Swans and Zombies: Neoliberalism's Permanent Contradiction
It wasn’t a black swan.
The term was coined by Nassim Taleb, a former hedge-fund manager turned author of bestselling books on finance, and it served as a popular description of the 2008 financial crisis. It refers to an event of such peculiarity that it cannot be predicted or related to preceding developments. All swans are white until they aren’t. Taleb’s characterization had that charisma of the paradoxical analysis that says this can’t be analyzed. At best you can expect the unexpected.
As months have passed and molten panic has cooled to the rocky facts of a global slowdown, this idea has been quietly abandoned. There are still a few ideologues who think the crisis was caused by the Community Reinvestment Act or by a claque of particularly invidious bankers; that it was just a few ill-advised or morally dubious decisions made by lenders, borrowers or speculators sometime in the 2000s that brought the economy to a halt. It is now high time—and highly possible—to move toward a more thorough understanding, and it is in this direction that much of the thinking and writing about the crisis has been going.
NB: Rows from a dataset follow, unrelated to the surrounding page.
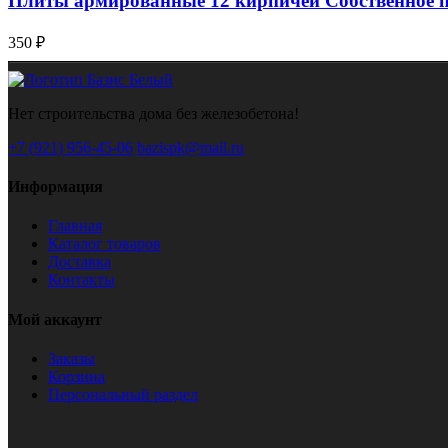
Плиты армированные 12 кирпичей Собственное п
350 ₽
Нет строительства дома без железобетона!
+7 (921) 956-45-06
bazispk@mail.ru
Информация
Главная
Каталог товаров
Доставка
Контакты
Мой аккаунт
Заказы
Корзина
Персональный раздел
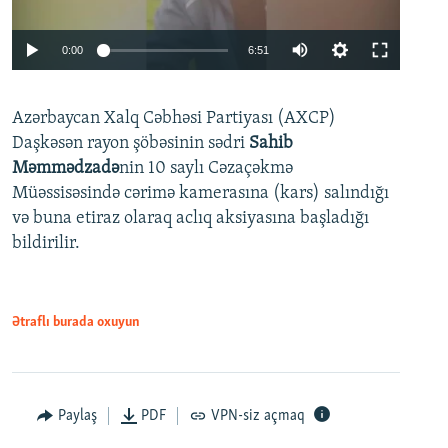
Auto
0:00
6:51
240p
Azərbaycan Xalq Cəbhəsi Partiyası (AXCP)
360p
Daşkəsən rayon şöbəsinin sədri
Sahib
480p
Auto
240p
360p
480p
Məmmədzadə
nin 10 saylı Cəzaçəkmə
720p
Müəssisəsində cərimə kamerasına (kars) salındığı
720p
1080p
və buna etiraz olaraq aclıq aksiyasına başladığı
1080p
bildirilir.
Ətraflı burada oxuyun
Paylaş
PDF
VPN-siz açmaq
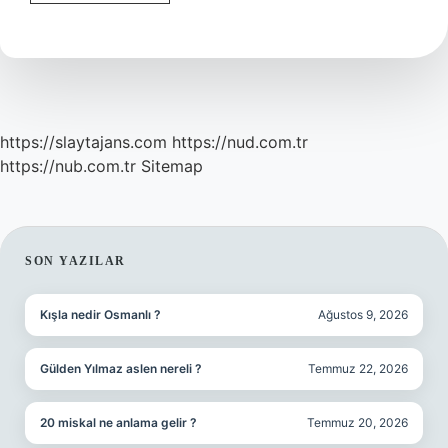
Nedir
Havacılıkta
https://slaytajans.com
https://nud.com.tr
https://nub.com.tr
Sitemap
SIDEBAR
SON YAZILAR
Kışla nedir Osmanlı ?
Ağustos 9, 2026
Gülden Yılmaz aslen nereli ?
Temmuz 22, 2026
20 miskal ne anlama gelir ?
Temmuz 20, 2026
In lieu of the black swan theory, the following things have become clear. The crisis wasn’t financial but economic. The supposed failure of liquidity was, in fact, insolvency; it was a long time coming; finally there was not enough actual value (as opposed to paper profits) in the circuits to sustain the economic order. This wasn’t a momentary event; we are in the fourth year of an unfolding sequence that is itself the climax of a lengthier reorientation of politics, economics and social relations commonly known as neoliberalism.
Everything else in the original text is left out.